Smugri-tuned NLLB-1.3b, v0.01

This is a fine-tune of NLLB-1.3b with parallel data for 29 Finno-Ugric languages. It supports different dialect/variety generation for some of the languages, more info below.

Info on used data and other details: soon. The training of this model is in progress, there are several known problems and overall quality is not tested yet. So far only parallel data was taken into training, more dialects are to come after monolingual/synthetic data is added.

Usage in Python, to translate from English to Veps (New written Veps dialect/variety):

from transformers import AutoModelForSeq2SeqLM, AutoTokenizer

model = AutoModelForSeq2SeqLM.from_pretrained("tartuNLP/nllb1.3-smugri4-v0.01")
tokenizer = AutoTokenizer.from_pretrained("tartuNLP/nllb1.3-smugri4-v0.01")
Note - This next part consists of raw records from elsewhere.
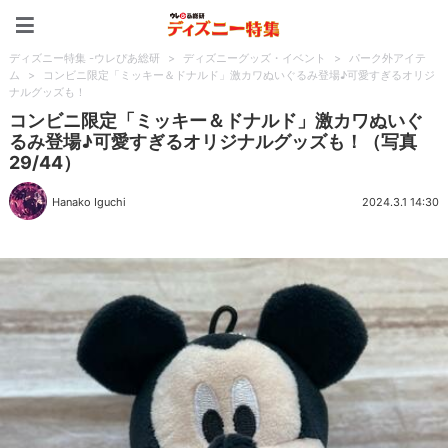
ディズニー特集 -ウレぴあ
ディズニー特集 -ウレぴあ総研
>
ディズニーグッズ・イベント
>
パーク外アイテ
ム
>
コンビニ限定「ミッキー＆ドナルド」激カワぬいぐるみ登場♪可愛すぎるオリジ
ナルグッズも！
コンビニ限定「ミッキー＆ドナルド」激カワぬいぐ
るみ登場♪可愛すぎるオリジナルグッズも！（写真
29/44）
Hanako Iguchi
2024.3.1 14:30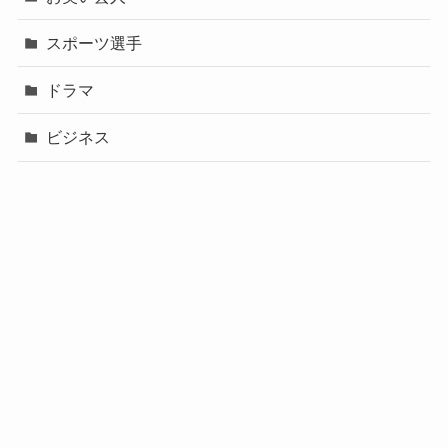
スポーツ選手
ドラマ
ビジネス
声優
政治
未分類
歌手
社長
芸能人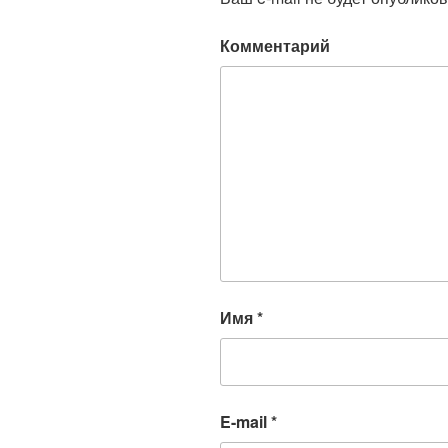
Комментарий
Имя
*
E-mail
*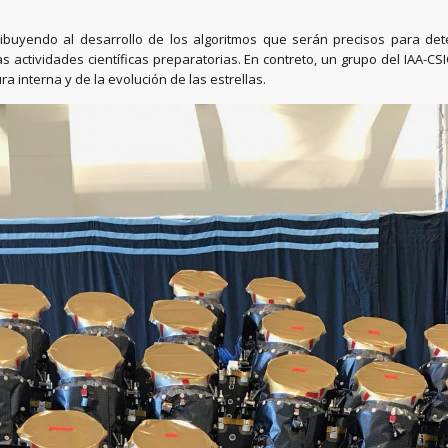
tribuyendo al desarrollo de los algoritmos que serán precisos para det
las actividades científicas preparatorias. En contreto, un grupo del IAA-CS
ra interna y de la evolución de las estrellas.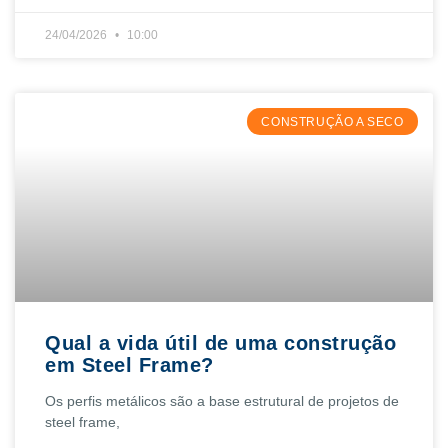
24/04/2026
10:00
CONSTRUÇÃO A SECO
Qual a vida útil de uma construção
em Steel Frame?
Os perfis metálicos são a base estrutural de projetos de
steel frame,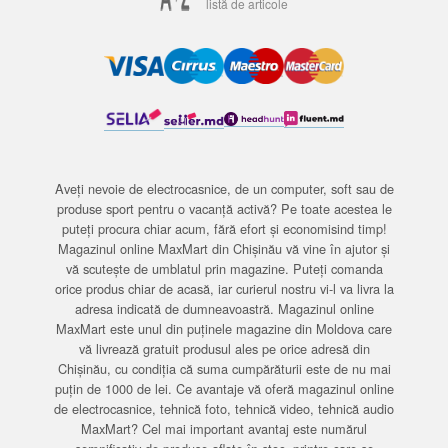
listă de articole
Aveți nevoie de electrocasnice, de un computer, soft sau de
produse sport pentru o vacanță activă? Pe toate acestea le
puteți procura chiar acum, fără efort și economisind timp!
Magazinul online MaxMart din Chișinău vă vine în ajutor și
vă scutește de umblatul prin magazine. Puteți comanda
orice produs chiar de acasă, iar curierul nostru vi-l va livra la
adresa indicată de dumneavoastră. Magazinul online
MaxMart este unul din puținele magazine din Moldova care
vă livrează gratuit produsul ales pe orice adresă din
Chișinău, cu condiția că suma cumpărăturii este de nu mai
puțin de 1000 de lei. Ce avantaje vă oferă magazinul online
de electrocasnice, tehnică foto, tehnică video, tehnică audio
MaxMart? Cel mai important avantaj este numărul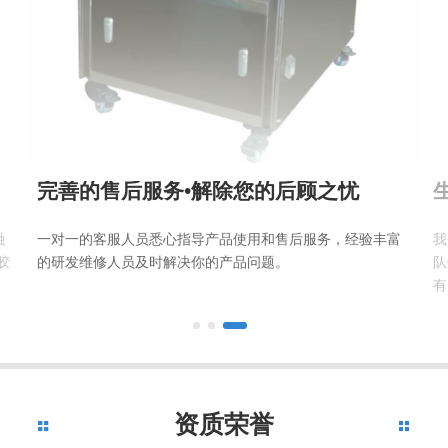
的后顾之忧
生产实力有保障
和售后服务，经验丰富
我公司厂房15000平方米，拥有一批高素质
题。
队伍，公司研制的采用独特内剪切法的全自
有 30年之久。
资质荣誉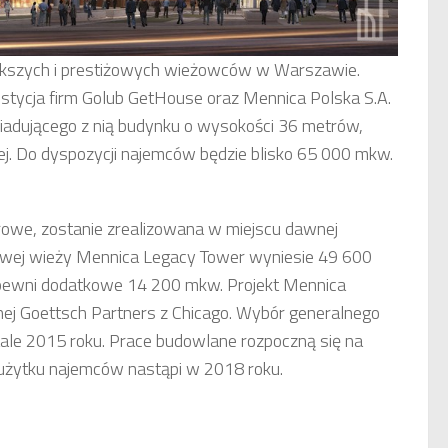
większych i prestiżowych wieżowców w Warszawie.
tycja firm Golub GetHouse oraz Mennica Polska S.A.
iadującego z nią budynku o wysokości 36 metrów,
nej. Do dyspozycji najemców będzie blisko 65 000 mkw.
urowe, zostanie zrealizowana w miejscu dawnej
rowej wieży Mennica Legacy Tower wyniesie 49 600
apewni dodatkowe 14 200 mkw. Projekt Mennica
ej Goettsch Partners z Chicago. Wybór generalnego
ale 2015 roku. Prace budowlane rozpoczną się na
 użytku najemców nastąpi w 2018 roku.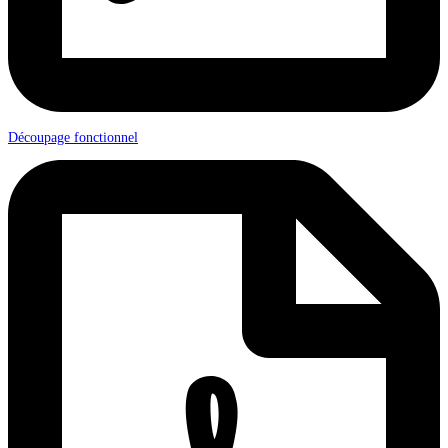
Découpage fonctionnel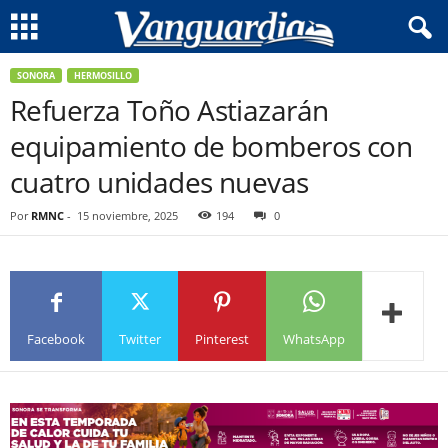
SONORA
HERMOSILLO
Refuerza Toño Astiazarán
equipamiento de bomberos con
cuatro unidades nuevas
Por
RMNC
-
15 noviembre, 2025
194
0
Facebook
Twitter
Pinterest
WhatsApp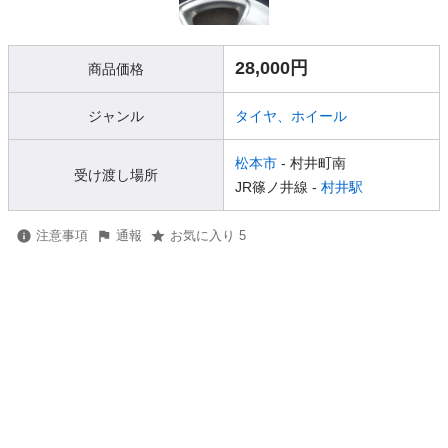
28,000円
商品価格
ジャンル
タイヤ、ホイール
松本市
- 村井町南
受け渡し場所
JR篠ノ井線 -
村井駅
注意事項
通報
お気に入り 5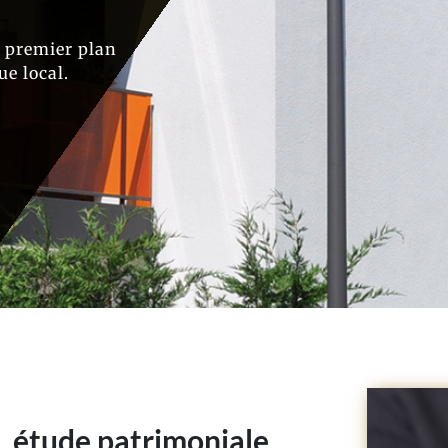
 premier plan
e local.
, étude patrimoniale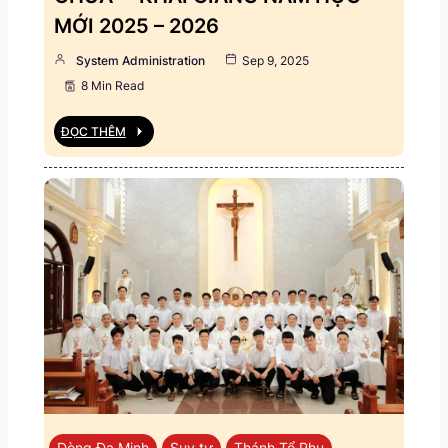
MỚI 2025 – 2026
System Administration
Sep 9, 2025
8 Min Read
ĐỌC THÊM
Dòng Đa Minh
Suy tư
Thánh Tổ Phụ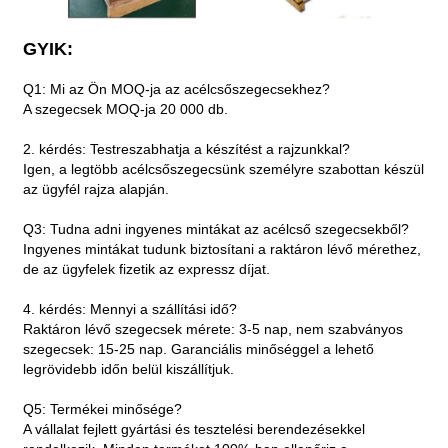
GYIK:
Q1: Mi az Ön MOQ-ja az acélcsőszegecsekhez?
A szegecsek MOQ-ja 20 000 db.
2. kérdés: Testreszabhatja a készítést a rajzunkkal?
Igen, a legtöbb acélcsőszegecsünk személyre szabottan készül
az ügyfél rajza alapján.
Q3: Tudna adni ingyenes mintákat az acélcső szegecsekből?
Ingyenes mintákat tudunk biztosítani a raktáron lévő mérethez,
de az ügyfelek fizetik az expressz díjat.
4. kérdés: Mennyi a szállítási idő?
Raktáron lévő szegecsek mérete: 3-5 nap, nem szabványos
szegecsek: 15-25 nap. Garanciális minőséggel a lehető
legrövidebb időn belül kiszállítjuk.
Q5: Termékei minősége?
A vállalat fejlett gyártási és tesztelési berendezésekkel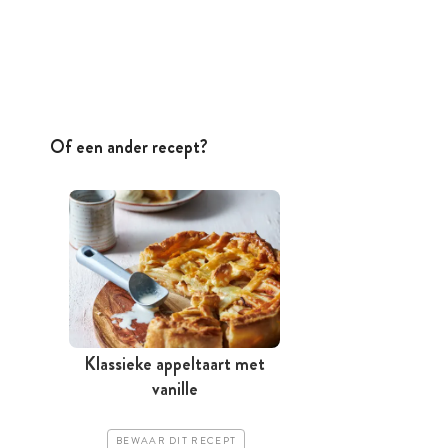
Of een ander recept?
Klassieke appeltaart met
vanille
BEWAAR DIT RECEPT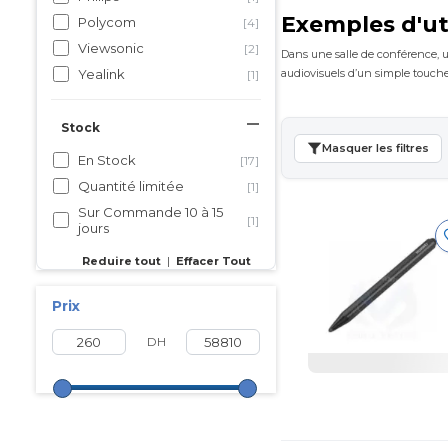
Exemples d'ut
Polycom
[4]
Viewsonic
[2]
Dans une salle de conférence, un
Yealink
audiovisuels d’un simple toucher
[1]
Stock
Masquer les filtres
En Stock
[17]
Quantité limitée
[1]
Sur Commande 10 à 15
[1]
jours
Reduire tout
|
Effacer Tout
Prix
DH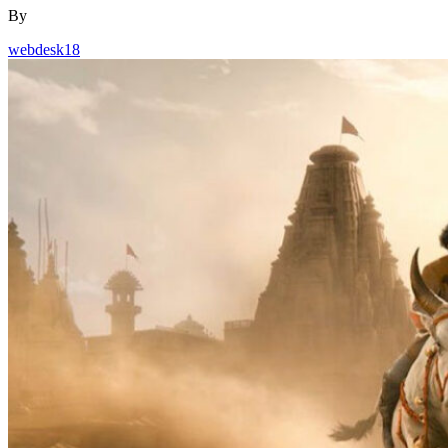
By
webdesk18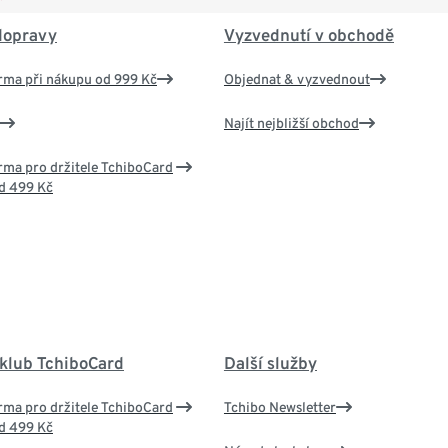
dopravy
Vyzvednutí v obchodě
rma při nákupu od 999 Kč
Objednat & vyzvednout
Najít nejbližší obchod
ma pro držitele TchiboCard
d 499 Kč
 klub TchiboCard
Další služby
ma pro držitele TchiboCard
Tchibo Newsletter
d 499 Kč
input_text = "<New written Veps> This is a short example sentence."
source_lang = "eng_Latn"
target_lang = "vep_Latn"

tokenizer.src_lang = source_lang

input_tokenized = tokenizer(input_text, return_tensors="pt")

output_raw = model.generate(**input_tokenized, forced_bos_token_id=tokenizer.convert_tokens_to_ids(target_lang))

output = tokenizer.decode(output_raw[0], skip_special_tokens=True)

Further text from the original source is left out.